(Beginning of GIVEN RECORDS)

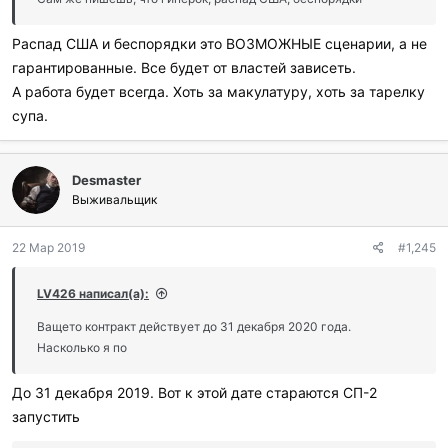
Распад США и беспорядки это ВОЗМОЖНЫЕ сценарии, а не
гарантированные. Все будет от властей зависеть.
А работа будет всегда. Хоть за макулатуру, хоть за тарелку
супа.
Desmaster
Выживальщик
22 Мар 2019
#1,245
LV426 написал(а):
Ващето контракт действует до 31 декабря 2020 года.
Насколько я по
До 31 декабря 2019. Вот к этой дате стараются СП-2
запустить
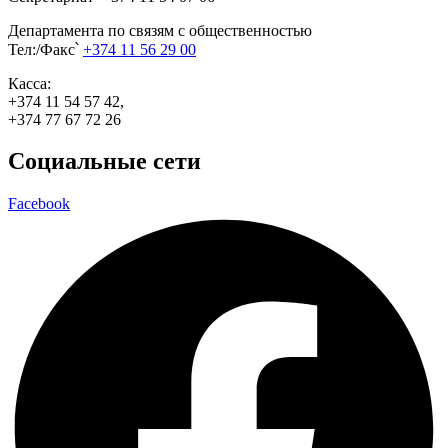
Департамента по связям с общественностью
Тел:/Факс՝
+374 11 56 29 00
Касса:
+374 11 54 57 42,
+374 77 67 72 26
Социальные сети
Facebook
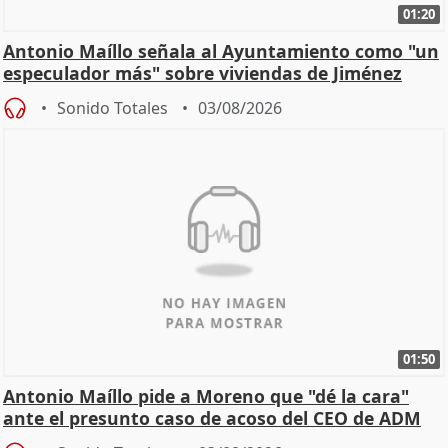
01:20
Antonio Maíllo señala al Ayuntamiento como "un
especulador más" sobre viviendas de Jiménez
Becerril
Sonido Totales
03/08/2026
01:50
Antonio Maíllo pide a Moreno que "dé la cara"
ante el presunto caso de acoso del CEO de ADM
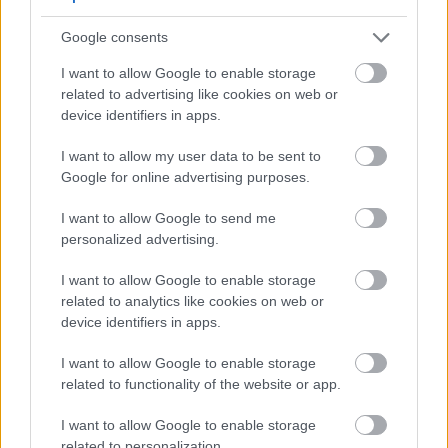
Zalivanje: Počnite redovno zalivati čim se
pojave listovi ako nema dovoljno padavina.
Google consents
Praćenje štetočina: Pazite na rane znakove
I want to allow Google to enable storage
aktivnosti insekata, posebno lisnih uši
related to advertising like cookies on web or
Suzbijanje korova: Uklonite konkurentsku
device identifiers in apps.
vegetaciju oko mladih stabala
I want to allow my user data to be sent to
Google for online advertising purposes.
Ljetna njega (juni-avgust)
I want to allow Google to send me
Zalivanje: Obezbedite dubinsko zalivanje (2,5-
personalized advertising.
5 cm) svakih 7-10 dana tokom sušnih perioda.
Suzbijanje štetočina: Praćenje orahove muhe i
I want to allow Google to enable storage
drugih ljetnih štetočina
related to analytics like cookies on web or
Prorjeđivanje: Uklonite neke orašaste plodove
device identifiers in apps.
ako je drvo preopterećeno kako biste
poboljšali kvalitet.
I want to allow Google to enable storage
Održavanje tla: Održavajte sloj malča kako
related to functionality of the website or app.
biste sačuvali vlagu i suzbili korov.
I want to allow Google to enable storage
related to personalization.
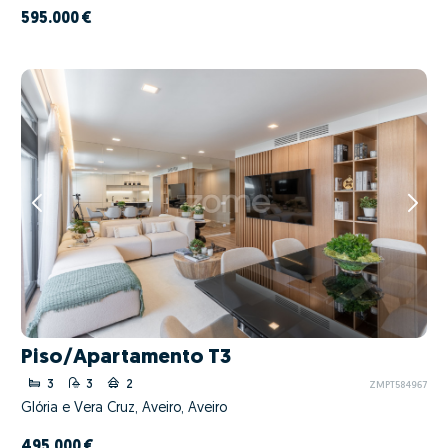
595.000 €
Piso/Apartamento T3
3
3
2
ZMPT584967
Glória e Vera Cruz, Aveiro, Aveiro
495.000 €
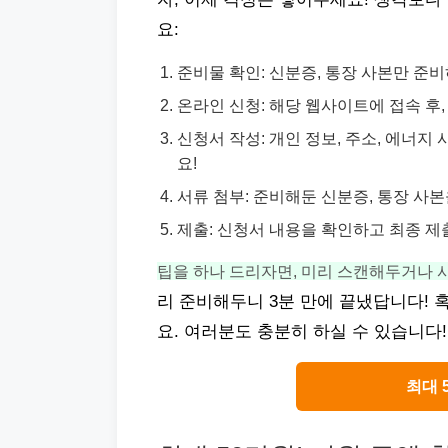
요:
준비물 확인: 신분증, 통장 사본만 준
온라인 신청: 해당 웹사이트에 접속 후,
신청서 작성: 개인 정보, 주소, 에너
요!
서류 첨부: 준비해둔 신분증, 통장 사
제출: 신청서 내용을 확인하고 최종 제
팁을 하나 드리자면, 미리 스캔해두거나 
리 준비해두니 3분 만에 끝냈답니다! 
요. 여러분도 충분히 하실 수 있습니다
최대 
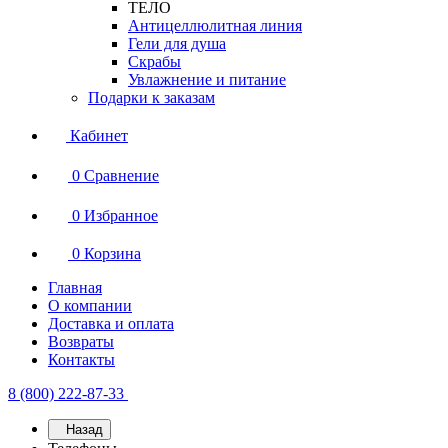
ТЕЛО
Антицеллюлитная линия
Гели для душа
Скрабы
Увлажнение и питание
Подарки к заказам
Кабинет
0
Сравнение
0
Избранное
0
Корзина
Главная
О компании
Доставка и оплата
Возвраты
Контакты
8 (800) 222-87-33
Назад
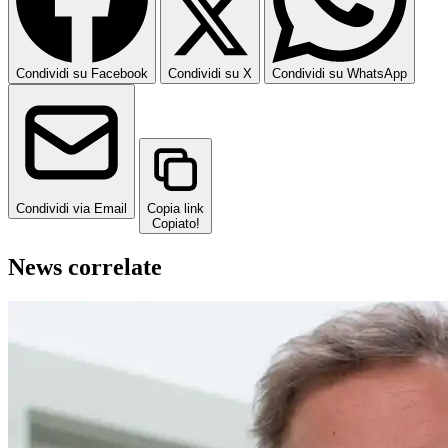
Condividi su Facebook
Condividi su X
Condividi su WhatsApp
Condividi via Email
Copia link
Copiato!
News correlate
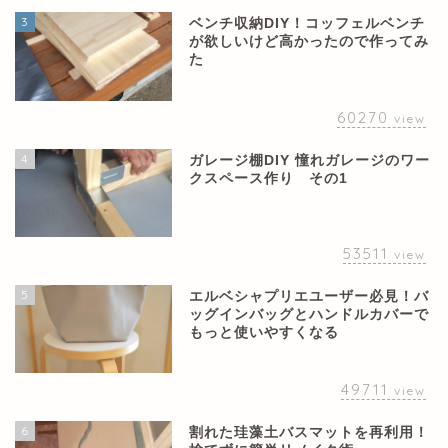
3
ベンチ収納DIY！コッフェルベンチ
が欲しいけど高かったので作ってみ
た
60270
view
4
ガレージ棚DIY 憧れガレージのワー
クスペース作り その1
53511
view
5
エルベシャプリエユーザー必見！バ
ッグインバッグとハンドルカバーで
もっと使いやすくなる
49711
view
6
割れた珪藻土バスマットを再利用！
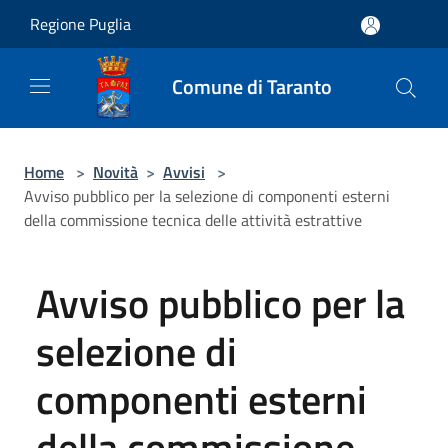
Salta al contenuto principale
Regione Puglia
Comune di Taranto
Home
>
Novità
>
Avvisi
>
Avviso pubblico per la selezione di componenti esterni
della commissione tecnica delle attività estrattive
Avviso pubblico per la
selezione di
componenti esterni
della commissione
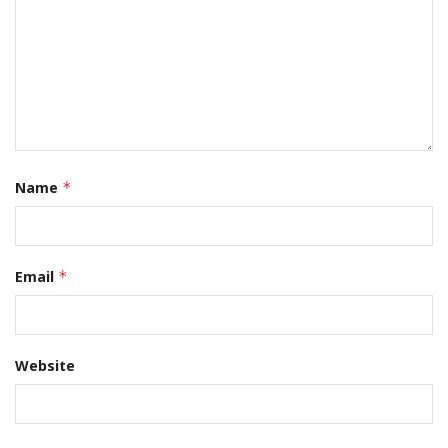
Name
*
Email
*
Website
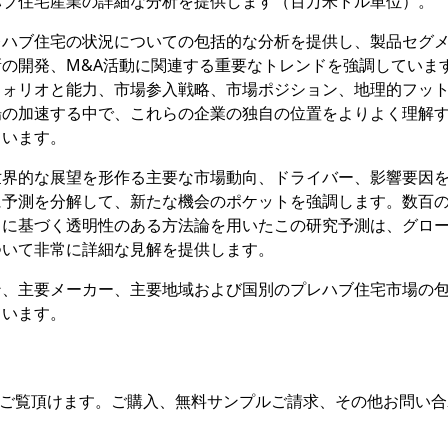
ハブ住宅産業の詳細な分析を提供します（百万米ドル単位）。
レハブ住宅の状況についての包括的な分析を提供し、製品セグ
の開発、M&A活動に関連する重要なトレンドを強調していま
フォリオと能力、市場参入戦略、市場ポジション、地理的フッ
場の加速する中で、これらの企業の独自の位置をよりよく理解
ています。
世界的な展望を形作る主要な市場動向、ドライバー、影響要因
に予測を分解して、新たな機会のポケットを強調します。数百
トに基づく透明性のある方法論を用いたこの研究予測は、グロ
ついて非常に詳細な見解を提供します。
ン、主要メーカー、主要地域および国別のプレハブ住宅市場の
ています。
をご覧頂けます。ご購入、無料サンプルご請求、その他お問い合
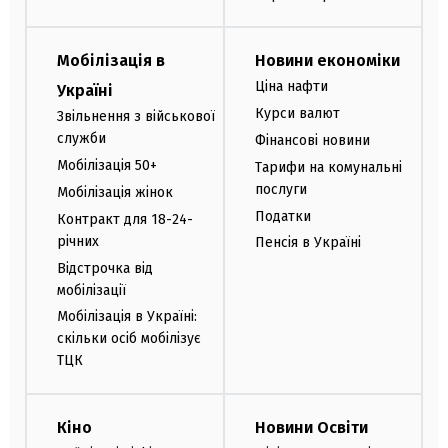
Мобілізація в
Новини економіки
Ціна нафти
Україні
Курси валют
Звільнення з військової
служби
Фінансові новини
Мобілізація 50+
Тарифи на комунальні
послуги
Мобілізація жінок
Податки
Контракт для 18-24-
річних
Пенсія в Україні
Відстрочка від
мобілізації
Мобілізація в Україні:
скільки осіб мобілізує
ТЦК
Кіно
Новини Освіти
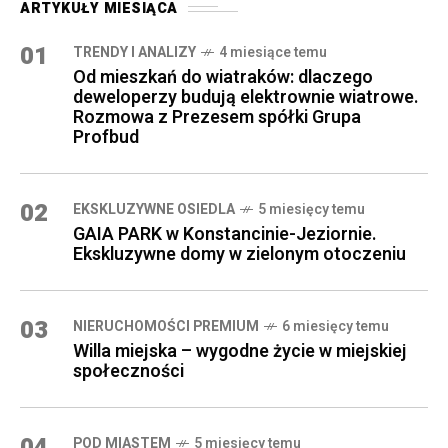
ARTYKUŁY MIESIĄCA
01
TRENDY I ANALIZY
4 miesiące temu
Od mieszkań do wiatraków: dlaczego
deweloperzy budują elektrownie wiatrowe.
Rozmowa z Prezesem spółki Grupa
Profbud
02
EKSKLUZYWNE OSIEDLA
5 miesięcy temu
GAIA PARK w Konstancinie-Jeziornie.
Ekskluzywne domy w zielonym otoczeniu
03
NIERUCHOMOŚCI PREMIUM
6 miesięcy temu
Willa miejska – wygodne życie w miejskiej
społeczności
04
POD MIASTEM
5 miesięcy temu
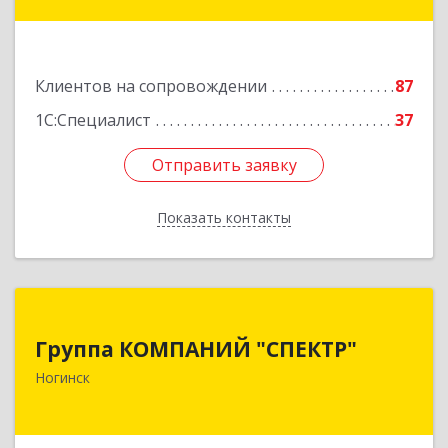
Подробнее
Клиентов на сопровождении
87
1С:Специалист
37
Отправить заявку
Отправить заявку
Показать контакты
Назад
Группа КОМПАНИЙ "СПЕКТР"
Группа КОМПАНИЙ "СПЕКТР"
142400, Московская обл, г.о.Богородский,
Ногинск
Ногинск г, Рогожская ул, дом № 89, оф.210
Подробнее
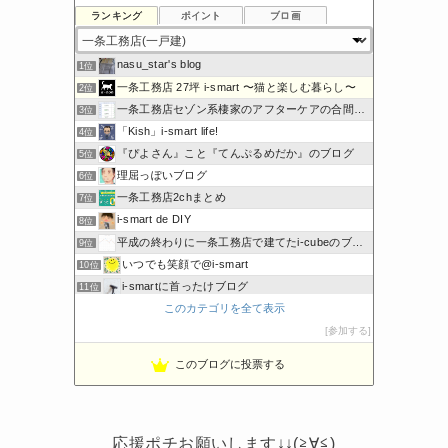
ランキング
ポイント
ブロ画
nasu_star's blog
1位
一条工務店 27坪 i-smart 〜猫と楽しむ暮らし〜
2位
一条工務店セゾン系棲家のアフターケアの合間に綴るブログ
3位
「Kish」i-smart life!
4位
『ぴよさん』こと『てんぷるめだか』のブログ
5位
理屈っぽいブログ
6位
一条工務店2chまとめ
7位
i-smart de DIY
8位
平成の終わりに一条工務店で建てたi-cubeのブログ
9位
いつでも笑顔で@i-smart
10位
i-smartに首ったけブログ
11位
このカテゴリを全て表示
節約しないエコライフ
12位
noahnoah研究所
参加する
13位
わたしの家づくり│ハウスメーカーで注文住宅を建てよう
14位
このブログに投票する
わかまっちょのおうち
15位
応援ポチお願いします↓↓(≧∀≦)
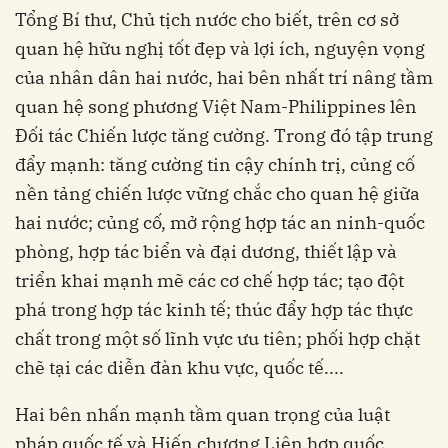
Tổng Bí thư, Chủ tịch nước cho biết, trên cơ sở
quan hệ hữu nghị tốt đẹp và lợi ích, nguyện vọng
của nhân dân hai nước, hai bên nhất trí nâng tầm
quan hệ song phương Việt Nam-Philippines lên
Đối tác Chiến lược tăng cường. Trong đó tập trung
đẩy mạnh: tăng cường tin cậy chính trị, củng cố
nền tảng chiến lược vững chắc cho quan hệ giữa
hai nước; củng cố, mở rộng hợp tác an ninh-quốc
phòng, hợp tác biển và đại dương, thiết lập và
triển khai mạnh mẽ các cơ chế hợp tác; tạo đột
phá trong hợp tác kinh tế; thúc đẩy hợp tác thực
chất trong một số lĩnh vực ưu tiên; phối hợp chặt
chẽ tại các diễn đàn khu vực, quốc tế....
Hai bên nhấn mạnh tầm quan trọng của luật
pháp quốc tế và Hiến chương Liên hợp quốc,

(End of GIVEN RECORDS)

**ASSIGNED TASK:** Go through the records above, find each line with the string "pubblico", and copy it.

**EXPECTED OUTPUT:**
Avviso pubblico per la selezione di componenti esterni
Avviso pubblico per la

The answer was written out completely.